Mark Twain famously quipped that there were three ways to avoid telling the truth: lies, damned lies, and statistics. The joke works because statistics frequently seem like a black box—it can be difficult to understand how statistical theorems make it possible to draw conclusions from data that, on their face, defy easy analysis.

But because data analysis plays a critical role in everything from jet engine reliability to determining the shows we see on television, it’s important to acquire at least a basic understanding of statistics. One of the most important concepts to understand is the central limit theorem.

In this article, we will explain the central limit theorem and show how to demonstrate it using common examples, including the roll of a die and the birthdays of Major League Baseball players.

A typical textbook definition of the central limit theorem goes something like this:

As the sample size increases, the sampling distribution of the mean, X-bar, can be approximated by a normal distribution with mean µ and standard deviation σ/√*n *where:

µ is the population mean

σ is the population standard deviation

*n* is the sample size

In other words, if we repeatedly take independent random samples of size *n *from any population, then when *n *is large, the distribution of the sample means will approach a normal distribution.

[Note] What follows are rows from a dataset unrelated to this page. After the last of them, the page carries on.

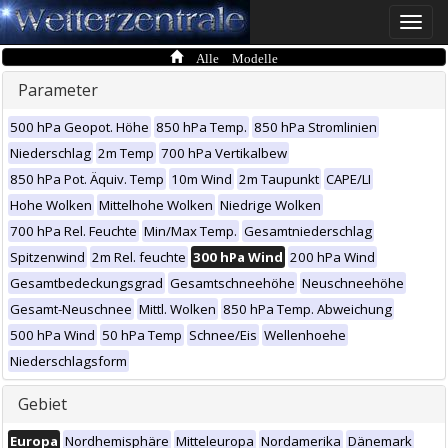
Toggle
naviga
Alle Modelle
Parameter
500 hPa Geopot. Höhe
850 hPa Temp.
850 hPa Stromlinien
Niederschlag
2m Temp
700 hPa Vertikalbew
850 hPa Pot. Äquiv. Temp
10m Wind
2m Taupunkt
CAPE/LI
Hohe Wolken
Mittelhohe Wolken
Niedrige Wolken
700 hPa Rel. Feuchte
Min/Max Temp.
Gesamtniederschlag
Spitzenwind
2m Rel. feuchte
300 hPa Wind
200 hPa Wind
Gesamtbedeckungsgrad
Gesamtschneehöhe
Neuschneehöhe
Gesamt-Neuschnee
Mittl. Wolken
850 hPa Temp. Abweichung
500 hPa Wind
50 hPa Temp
Schnee/Eis
Wellenhoehe
Niederschlagsform
Gebiet
Europa
Nordhemisphäre
Mitteleuropa
Nordamerika
Dänemark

How large is large enough? Generally speaking, a sample size of 30 or more is considered to be large enough for the central limit theorem to take effect. The closer the population distribution is to a normal distribution, the fewer samples needed to demonstrate the theorem. Populations that are heavily skewed or have several modes may require larger sample sizes.

The field of statistics is based upon the fact that it is rarely feasible or practical to collect all of the data from an entire population. Instead, we can gather a subset of data from a population, and then use statistics for that sample to draw conclusions about the population.

For example, we can collect random samples from an industrial process, then use the means of our samples to make conclusions about the stability of the overall process.

Two common characteristics used to define a population are the mean and standard deviation. When data follow a normal distribution, the mean indicates where the center of that distribution is, and the standard deviation reveals the spread.

Imagine you are getting the results of a test you took. In addition to receiving your own results, you also want to know your peers’ average score. However, if the test scores do not follow a normal distribution, the average could be misleading.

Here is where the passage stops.